Für eine gefühlte Ewigkeit blieb es still. Milo nutzte die Ruhe um den Augenblick zu genießen. Aus einem ihm unerklärlichen Grund fühlte er sich überaus wohl in Fenins Gegenwart. Das war für ihn nicht neues, doch gerade in diesem Augenblick überkam ihn dieses Gefühl so heftig, dass er kurz an sich selbst zweifelte. Er war so lange alleine unterwegs gewesen. Vermutlich, so redete er es sich schließlich ein, war er einfach nur froh endlich wieder Gesellschaft zu haben.

„Fenin“, durchbrach er die Stille, um sich von dem Durcheinander in seinem Kopf abzulenken. Außerdem hatte er das Gefühl, dass er dieses Thema nicht offen stehen lassen konnte, auch wenn er dem anderen keine Rechenschaft schuldig war. „Ich werde diese Bestie so schnell wie möglich erledigen und dann reisen wir weiter. Ich weiß, dass es gefährlich ist, aber wie ich schon sagte, habe ich gute Gründe dafür. Auch wenn ich die Leute hier nicht kenne und mir ihr Schicksal egal sein kann, so kann ich nicht tatenlos zusehen, wie jemand derart terrorisiert wird. Ich setzte mein Leben nicht aus Nächstenliebe aufs Spiel, sondern weil ich diese Monster in meiner Nähe nicht tolerieren kann.“ Nach seiner langen Ansprache wurde es wieder totenstill in dem Stall. Für einen Augenblick fragte sich der Mann, ob Fenin möglicherweise bereits eingeschlafen war. Doch dann regte sich der andere.

„Willst du darüber sprechen?“ Milo entging nicht der beklommene Ton in Fenins Stimme. Ob der Mann bereits ahnte, was ihm widerfahren war?

„Nein.“

„Ich werde dich nicht aufhalten.“ Seine Worte klangen beinahe Sanft.

„Danke.“ Dies galt nicht nur für Fenins Einsicht, sondern auch dafür, dass der andere mal wieder nicht weiter nachhakte, wenn Milo deutlich machte, dass er über etwas nicht reden wollte.
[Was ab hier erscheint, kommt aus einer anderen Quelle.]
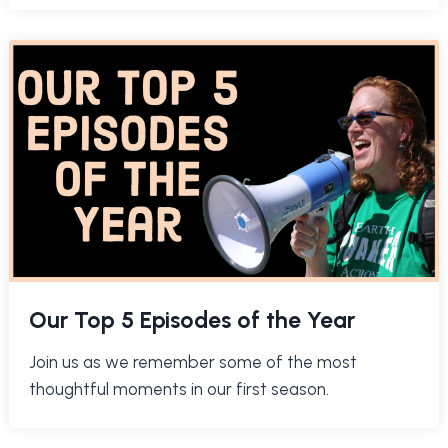
Our Top 5 Episodes of the Year
Join us as we remember some of the most
thoughtful moments in our first season.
Danach wurde es wieder still. Milo lauschte dem gleichmäßigen Atem des anderen, was ihm langsam aber sicher die Augen zufallen ließ. Mit einem wohligen Gefühl der Geborgenheit sank er schließlich ins Reich der Träume.
 

Die Nacht war ruhig geblieben, weswegen sich Milo wie angekündigt am nächsten Tag wieder auf die Suche nach der Bärenbestie begab. Zu seiner Erleichterung machte Fenin dieses Mal keinerlei Anstalten, ihn aufzuhalten, womit er nach ihrem Gespräch am vergangenen Tag beinahe gerechnet hatte. Stattdessen geleitete er ihn ein Stück, bis das Farmhaus drohte hinter einem Felsen zu verschwinden. Milo entging nicht, wie sich der andere aufmerksam umschaute.

„Fenin, mach dir keine Gedanken. Ich kann nicht nur auf mich aufpassen, ich werde diese Bestie auch zur Strecke bringen. Und danach reisen wir weiter nach Trora. Versprochen.“ Er suchte den direkten Blickkontakt mit dem Mann, in der Hoffnung ihn so etwas beruhigen zu können. Zu seiner Überraschung wirkte Fenin jedoch bereits sehr entspannt.

„Ich weiß. Pass einfach auf.“ Mit diesen Worten, die Milo etwas irritieren, trennten sich ihre Wege schließlich.